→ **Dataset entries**
======

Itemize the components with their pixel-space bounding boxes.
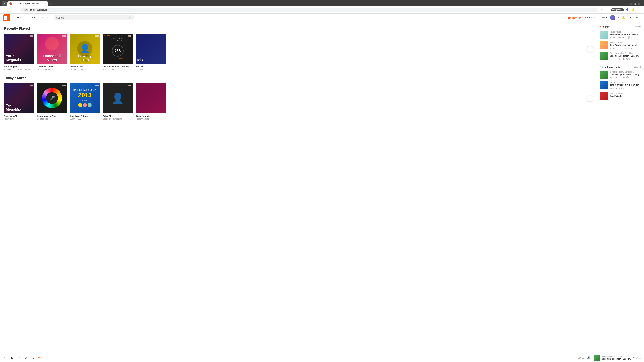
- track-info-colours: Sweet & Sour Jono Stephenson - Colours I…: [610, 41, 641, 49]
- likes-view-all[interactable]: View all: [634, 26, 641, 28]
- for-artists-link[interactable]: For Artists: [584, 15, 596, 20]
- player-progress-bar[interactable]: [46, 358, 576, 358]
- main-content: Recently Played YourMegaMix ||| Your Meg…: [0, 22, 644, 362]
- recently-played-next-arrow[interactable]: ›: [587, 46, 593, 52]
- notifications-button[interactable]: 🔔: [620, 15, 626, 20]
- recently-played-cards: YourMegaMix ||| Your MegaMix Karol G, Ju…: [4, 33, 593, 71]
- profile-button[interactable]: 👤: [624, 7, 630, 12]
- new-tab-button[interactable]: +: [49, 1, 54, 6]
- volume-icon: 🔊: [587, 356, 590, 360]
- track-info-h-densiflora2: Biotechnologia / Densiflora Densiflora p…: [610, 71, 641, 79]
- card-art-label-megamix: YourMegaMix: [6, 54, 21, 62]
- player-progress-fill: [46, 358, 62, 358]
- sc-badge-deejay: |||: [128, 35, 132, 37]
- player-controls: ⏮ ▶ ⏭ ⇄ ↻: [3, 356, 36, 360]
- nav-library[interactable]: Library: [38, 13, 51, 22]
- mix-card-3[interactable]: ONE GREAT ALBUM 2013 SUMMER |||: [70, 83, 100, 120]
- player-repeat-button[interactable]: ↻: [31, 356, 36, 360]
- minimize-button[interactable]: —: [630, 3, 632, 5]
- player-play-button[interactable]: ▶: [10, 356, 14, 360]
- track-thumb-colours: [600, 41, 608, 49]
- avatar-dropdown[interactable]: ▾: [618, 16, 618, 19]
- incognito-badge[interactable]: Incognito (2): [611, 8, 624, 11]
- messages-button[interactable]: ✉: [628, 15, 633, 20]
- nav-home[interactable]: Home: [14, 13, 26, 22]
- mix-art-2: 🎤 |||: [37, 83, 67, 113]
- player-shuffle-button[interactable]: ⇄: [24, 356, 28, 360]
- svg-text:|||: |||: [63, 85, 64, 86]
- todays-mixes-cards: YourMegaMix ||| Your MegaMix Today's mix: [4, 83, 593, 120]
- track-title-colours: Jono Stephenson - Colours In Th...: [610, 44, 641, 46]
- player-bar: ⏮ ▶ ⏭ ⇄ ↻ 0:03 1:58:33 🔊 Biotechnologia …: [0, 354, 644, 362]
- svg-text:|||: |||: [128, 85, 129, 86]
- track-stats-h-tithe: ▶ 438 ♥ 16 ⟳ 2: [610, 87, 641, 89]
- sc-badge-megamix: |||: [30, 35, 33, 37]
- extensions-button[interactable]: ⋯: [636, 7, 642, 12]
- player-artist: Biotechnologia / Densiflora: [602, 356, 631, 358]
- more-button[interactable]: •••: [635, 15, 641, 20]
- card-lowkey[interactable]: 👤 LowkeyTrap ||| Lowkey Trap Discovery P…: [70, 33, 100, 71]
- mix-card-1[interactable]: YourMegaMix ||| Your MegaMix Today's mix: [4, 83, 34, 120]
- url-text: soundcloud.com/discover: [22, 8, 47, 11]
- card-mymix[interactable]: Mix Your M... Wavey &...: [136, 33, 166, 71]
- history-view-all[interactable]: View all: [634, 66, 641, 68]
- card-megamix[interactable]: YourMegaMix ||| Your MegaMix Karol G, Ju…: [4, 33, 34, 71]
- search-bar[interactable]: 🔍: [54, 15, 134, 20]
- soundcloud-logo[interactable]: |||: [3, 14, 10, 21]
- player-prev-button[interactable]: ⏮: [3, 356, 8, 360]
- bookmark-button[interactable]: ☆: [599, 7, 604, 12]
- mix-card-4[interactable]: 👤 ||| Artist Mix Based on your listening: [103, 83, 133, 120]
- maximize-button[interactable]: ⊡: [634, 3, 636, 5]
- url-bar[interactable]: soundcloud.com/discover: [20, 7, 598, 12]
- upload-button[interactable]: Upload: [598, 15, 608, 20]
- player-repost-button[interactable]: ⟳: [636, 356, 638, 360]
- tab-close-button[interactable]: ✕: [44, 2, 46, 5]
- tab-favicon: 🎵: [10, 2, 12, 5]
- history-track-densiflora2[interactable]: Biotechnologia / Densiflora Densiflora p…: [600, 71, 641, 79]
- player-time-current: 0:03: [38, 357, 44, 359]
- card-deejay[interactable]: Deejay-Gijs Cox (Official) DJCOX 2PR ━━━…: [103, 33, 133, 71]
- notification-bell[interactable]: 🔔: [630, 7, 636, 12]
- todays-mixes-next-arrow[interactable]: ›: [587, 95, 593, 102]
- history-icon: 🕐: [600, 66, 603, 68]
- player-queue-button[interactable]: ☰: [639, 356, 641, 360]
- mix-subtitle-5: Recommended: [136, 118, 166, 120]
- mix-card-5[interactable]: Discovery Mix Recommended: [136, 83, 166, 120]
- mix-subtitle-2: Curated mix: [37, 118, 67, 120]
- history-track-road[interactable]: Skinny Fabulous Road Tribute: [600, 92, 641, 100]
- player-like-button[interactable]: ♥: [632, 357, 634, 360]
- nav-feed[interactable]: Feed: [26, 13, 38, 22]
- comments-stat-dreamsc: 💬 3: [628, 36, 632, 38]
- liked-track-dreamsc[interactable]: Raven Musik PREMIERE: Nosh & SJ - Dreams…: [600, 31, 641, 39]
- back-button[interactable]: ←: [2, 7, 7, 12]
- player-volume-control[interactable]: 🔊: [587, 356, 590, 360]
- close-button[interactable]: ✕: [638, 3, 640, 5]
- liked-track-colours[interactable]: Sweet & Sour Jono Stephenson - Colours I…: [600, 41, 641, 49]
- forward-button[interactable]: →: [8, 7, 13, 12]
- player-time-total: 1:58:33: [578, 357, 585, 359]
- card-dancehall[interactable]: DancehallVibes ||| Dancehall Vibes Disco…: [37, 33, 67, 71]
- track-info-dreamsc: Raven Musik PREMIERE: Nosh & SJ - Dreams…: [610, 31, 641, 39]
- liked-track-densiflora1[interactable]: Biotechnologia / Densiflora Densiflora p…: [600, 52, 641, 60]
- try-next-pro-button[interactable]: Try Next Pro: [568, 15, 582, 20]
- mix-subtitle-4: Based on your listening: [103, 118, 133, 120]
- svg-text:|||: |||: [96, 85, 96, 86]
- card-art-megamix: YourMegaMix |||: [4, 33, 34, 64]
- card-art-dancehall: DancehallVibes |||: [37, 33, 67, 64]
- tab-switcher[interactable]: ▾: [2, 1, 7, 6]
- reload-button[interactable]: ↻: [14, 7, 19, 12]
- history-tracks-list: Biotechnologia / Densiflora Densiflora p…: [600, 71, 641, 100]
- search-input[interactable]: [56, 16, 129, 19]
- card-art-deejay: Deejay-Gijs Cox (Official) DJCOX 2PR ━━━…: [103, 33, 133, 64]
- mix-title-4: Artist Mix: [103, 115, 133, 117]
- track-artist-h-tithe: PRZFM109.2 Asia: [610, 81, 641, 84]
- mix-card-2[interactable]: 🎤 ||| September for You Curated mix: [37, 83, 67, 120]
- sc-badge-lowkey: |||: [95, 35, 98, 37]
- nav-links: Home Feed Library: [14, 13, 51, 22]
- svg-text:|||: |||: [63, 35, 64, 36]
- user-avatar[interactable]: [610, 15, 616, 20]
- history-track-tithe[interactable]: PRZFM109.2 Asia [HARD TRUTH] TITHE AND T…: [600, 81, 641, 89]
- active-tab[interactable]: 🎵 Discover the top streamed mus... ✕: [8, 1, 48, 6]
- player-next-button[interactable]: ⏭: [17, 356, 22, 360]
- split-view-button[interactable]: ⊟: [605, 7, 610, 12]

======

→ **WORK ITEM**
Would you output all of the entries above exactly, keeping the pictures out?

→ **TASK SOLUTION**
Itemize the components with their pixel-space bounding boxes.
- track-info-colours: Sweet & Sour Jono Stephenson - Colours I…: [610, 41, 641, 49]
- likes-view-all[interactable]: View all: [634, 26, 641, 28]
- for-artists-link[interactable]: For Artists: [584, 15, 596, 20]
- player-progress-bar[interactable]: [46, 358, 576, 358]
- main-content: Recently Played YourMegaMix ||| Your Meg…: [0, 22, 644, 362]
- recently-played-next-arrow[interactable]: ›: [587, 46, 593, 52]
- notifications-button[interactable]: 🔔: [620, 15, 626, 20]
- recently-played-cards: YourMegaMix ||| Your MegaMix Karol G, Ju…: [4, 33, 593, 71]
- profile-button[interactable]: 👤: [624, 7, 630, 12]
- new-tab-button[interactable]: +: [49, 1, 54, 6]
- volume-icon: 🔊: [587, 356, 590, 360]
- track-info-h-densiflora2: Biotechnologia / Densiflora Densiflora p…: [610, 71, 641, 79]
- card-art-label-megamix: YourMegaMix: [6, 54, 21, 62]
- player-progress-fill: [46, 358, 62, 358]
- sc-badge-deejay: |||: [128, 35, 132, 37]
- player-controls: ⏮ ▶ ⏭ ⇄ ↻: [3, 356, 36, 360]
- nav-library[interactable]: Library: [38, 13, 51, 22]
- mix-card-3[interactable]: ONE GREAT ALBUM 2013 SUMMER |||: [70, 83, 100, 120]
- player-repeat-button[interactable]: ↻: [31, 356, 36, 360]
- minimize-button[interactable]: —: [630, 3, 632, 5]
- player-play-button[interactable]: ▶: [10, 356, 14, 360]
- track-thumb-colours: [600, 41, 608, 49]
- avatar-dropdown[interactable]: ▾: [618, 16, 618, 19]
- incognito-badge[interactable]: Incognito (2): [611, 8, 624, 11]
- messages-button[interactable]: ✉: [628, 15, 633, 20]
- nav-home[interactable]: Home: [14, 13, 26, 22]
- mix-art-2: 🎤 |||: [37, 83, 67, 113]
- player-shuffle-button[interactable]: ⇄: [24, 356, 28, 360]
- svg-text:|||: |||: [63, 85, 64, 86]
- todays-mixes-cards: YourMegaMix ||| Your MegaMix Today's mix: [4, 83, 593, 120]
- track-title-colours: Jono Stephenson - Colours In Th...: [610, 44, 641, 46]
- player-bar: ⏮ ▶ ⏭ ⇄ ↻ 0:03 1:58:33 🔊 Biotechnologia …: [0, 354, 644, 362]
- svg-text:|||: |||: [128, 85, 129, 86]
- track-stats-h-tithe: ▶ 438 ♥ 16 ⟳ 2: [610, 87, 641, 89]
- sc-badge-megamix: |||: [30, 35, 33, 37]
- extensions-button[interactable]: ⋯: [636, 7, 642, 12]
- player-artist: Biotechnologia / Densiflora: [602, 356, 631, 358]
- more-button[interactable]: •••: [635, 15, 641, 20]
- card-lowkey[interactable]: 👤 LowkeyTrap ||| Lowkey Trap Discovery P…: [70, 33, 100, 71]
- mix-card-1[interactable]: YourMegaMix ||| Your MegaMix Today's mix: [4, 83, 34, 120]
- url-text: soundcloud.com/discover: [22, 8, 47, 11]
- card-mymix[interactable]: Mix Your M... Wavey &...: [136, 33, 166, 71]
- history-view-all[interactable]: View all: [634, 66, 641, 68]
- card-megamix[interactable]: YourMegaMix ||| Your MegaMix Karol G, Ju…: [4, 33, 34, 71]
- search-bar[interactable]: 🔍: [54, 15, 134, 20]
- soundcloud-logo[interactable]: |||: [3, 14, 10, 21]
- player-prev-button[interactable]: ⏮: [3, 356, 8, 360]
- bookmark-button[interactable]: ☆: [599, 7, 604, 12]
- mix-card-4[interactable]: 👤 ||| Artist Mix Based on your listening: [103, 83, 133, 120]
- maximize-button[interactable]: ⊡: [634, 3, 636, 5]
- url-bar[interactable]: soundcloud.com/discover: [20, 7, 598, 12]
- upload-button[interactable]: Upload: [598, 15, 608, 20]
- player-repost-button[interactable]: ⟳: [636, 356, 638, 360]
- tab-close-button[interactable]: ✕: [44, 2, 46, 5]
- tab-favicon: 🎵: [10, 2, 12, 5]
- history-track-densiflora2[interactable]: Biotechnologia / Densiflora Densiflora p…: [600, 71, 641, 79]
- player-time-current: 0:03: [38, 357, 44, 359]
- card-deejay[interactable]: Deejay-Gijs Cox (Official) DJCOX 2PR ━━━…: [103, 33, 133, 71]
- notification-bell[interactable]: 🔔: [630, 7, 636, 12]
- todays-mixes-next-arrow[interactable]: ›: [587, 95, 593, 102]
- history-icon: 🕐: [600, 66, 603, 68]
- player-queue-button[interactable]: ☰: [639, 356, 641, 360]
- mix-subtitle-5: Recommended: [136, 118, 166, 120]
- mix-card-5[interactable]: Discovery Mix Recommended: [136, 83, 166, 120]
- mix-subtitle-2: Curated mix: [37, 118, 67, 120]
- history-track-road[interactable]: Skinny Fabulous Road Tribute: [600, 92, 641, 100]
- player-like-button[interactable]: ♥: [632, 357, 634, 360]
- nav-feed[interactable]: Feed: [26, 13, 38, 22]
- comments-stat-dreamsc: 💬 3: [628, 36, 632, 38]
- liked-track-dreamsc[interactable]: Raven Musik PREMIERE: Nosh & SJ - Dreams…: [600, 31, 641, 39]
- back-button[interactable]: ←: [2, 7, 7, 12]
- player-volume-control[interactable]: 🔊: [587, 356, 590, 360]
- close-button[interactable]: ✕: [638, 3, 640, 5]
- liked-track-colours[interactable]: Sweet & Sour Jono Stephenson - Colours I…: [600, 41, 641, 49]
- forward-button[interactable]: →: [8, 7, 13, 12]
- player-time-total: 1:58:33: [578, 357, 585, 359]
- card-dancehall[interactable]: DancehallVibes ||| Dancehall Vibes Disco…: [37, 33, 67, 71]
- track-info-dreamsc: Raven Musik PREMIERE: Nosh & SJ - Dreams…: [610, 31, 641, 39]
- liked-track-densiflora1[interactable]: Biotechnologia / Densiflora Densiflora p…: [600, 52, 641, 60]
- try-next-pro-button[interactable]: Try Next Pro: [568, 15, 582, 20]
- mix-subtitle-4: Based on your listening: [103, 118, 133, 120]
- svg-text:|||: |||: [96, 85, 96, 86]
- card-art-megamix: YourMegaMix |||: [4, 33, 34, 64]
- card-art-dancehall: DancehallVibes |||: [37, 33, 67, 64]
- tab-switcher[interactable]: ▾: [2, 1, 7, 6]
- reload-button[interactable]: ↻: [14, 7, 19, 12]
- history-tracks-list: Biotechnologia / Densiflora Densiflora p…: [600, 71, 641, 100]
- search-input[interactable]: [56, 16, 129, 19]
- card-art-deejay: Deejay-Gijs Cox (Official) DJCOX 2PR ━━━…: [103, 33, 133, 64]
- mix-title-4: Artist Mix: [103, 115, 133, 117]
- track-artist-h-tithe: PRZFM109.2 Asia: [610, 81, 641, 84]
- mix-card-2[interactable]: 🎤 ||| September for You Curated mix: [37, 83, 67, 120]
- sc-badge-lowkey: |||: [95, 35, 98, 37]
- nav-links: Home Feed Library: [14, 13, 51, 22]
- svg-text:|||: |||: [63, 35, 64, 36]
- user-avatar[interactable]: [610, 15, 616, 20]
- history-track-tithe[interactable]: PRZFM109.2 Asia [HARD TRUTH] TITHE AND T…: [600, 81, 641, 89]
- active-tab[interactable]: 🎵 Discover the top streamed mus... ✕: [8, 1, 48, 6]
- player-next-button[interactable]: ⏭: [17, 356, 22, 360]
- split-view-button[interactable]: ⊟: [605, 7, 610, 12]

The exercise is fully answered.